Forgotten Realms - [Double Diamond Triangle Saga 06] - Conspiracy

Home > Other > Forgotten Realms - [Double Diamond Triangle Saga 06] - Conspiracy > Page 4
Forgotten Realms - [Double Diamond Triangle Saga 06] - Conspiracy Page 4

by J Robert King (epub)


  Rings glanced at Shar. “No, there was such a man. But he died, and we didn’t want to spread it around. So Belgin here came up with the idea of pretending he was still alive.”

  Entreri’s features darkened. “Interesting that you kept this from me all this while.”

  It was Shar who responded, her voice silky and reproving. “Just as you kept your identity secret from us.”

  “So, that is why Redbeard was so keen on slaying you. He knew who you were,” Entreri said.

  “Aye,” the dwarf replied sullenly. “The good captain did many offenses to earn Redbeard’s wrath.”

  Belgin nudged the dwarf. “Including giving him the scare that turned his famous beard white—”
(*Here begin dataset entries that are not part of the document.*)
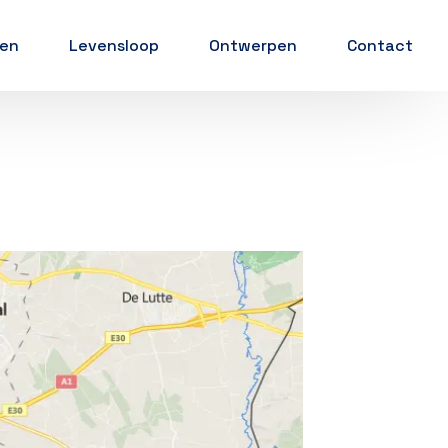
wen
Levensloop
Ontwerpen
Contact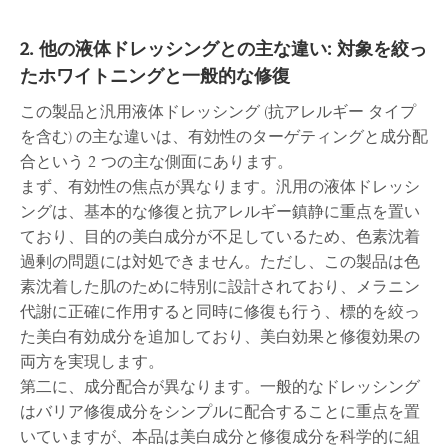
2. 他の液体ドレッシングとの主な違い: 対象を絞っ
たホワイトニングと一般的な修復
この製品と汎用液体ドレッシング (抗アレルギー タイプ
を含む) の主な違いは、有効性のターゲティングと成分配
合という 2 つの主な側面にあります。
まず、有効性の焦点が異なります。汎用の液体ドレッシ
ングは、基本的な修復と抗アレルギー鎮静に重点を置い
ており、目的の美白成分が不足しているため、色素沈着
過剰の問題には対処できません。ただし、この製品は色
素沈着した肌のために特別に設計されており、メラニン
代謝に正確に作用すると同時に修復も行う、標的を絞っ
た美白有効成分を追加しており、美白効果と修復効果の
両方を実現します。
第二に、成分配合が異なります。一般的なドレッシング
はバリア修復成分をシンプルに配合することに重点を置
いていますが、本品は美白成分と修復成分を科学的に組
  Rings reddened, holding back laughter. “It seems the man wasn’t prepared for a dwarf to crawl up his privy, while he was… enthroned. I still miss that spiked helmet.”

  The group laughed heavily, except for Entreri, who kept his eyes on Sharessa, his lips drawn in a tight line. The dwarf, tears wringing from the creases of his eyes, called for another round.

  “Well, I’ll happily take the place of Brindra or Anvil, or both,” Noph said. “I’m one of you, now. I’m part of Captain Blackfingers!”

  “Not so fast, lad. You’ve got to prove yourself. There’s a kind of initiation to pass before you can become a part of this legend,” Shar said.

  “Did Master Entreri pass the initiation?”

  “Sure,” Shar said, peering at her employer. Her voice dripped contempt. “The main test and more. He’s a true pirate, a swashbuckling rogue—that’s him.”

  “Well, then,” Noph said, drawing himself up with a breath, “I’m ready, whatever the test might be.”

  Shar stroked his chin. “Let’s see, the first measure of a pirate’s got to be his sea legs. The only way to test that’s to clamber the lines during the height of a midnight storm. Not just the ratlines, now, but the shrouds and stays. I mean shinny out to the tip of the forespar, climb the ropes to all the spars of the foremast, and all of the mizzen, and main, and the stern mast, and back down the sheet to the tiller. Mind you, the tops’ve got to be rolling and pitching within inches of a fifty-foot sea on both sides the whole time.”

  “And then,” said Rings, “you’ve got to go below to the bilges and sleep half-sunk in that icy, sloshing mess.”

  “And if you’re not asleep before the storm’s done, you’ve got to wait for the next midnight squall and do it all over.”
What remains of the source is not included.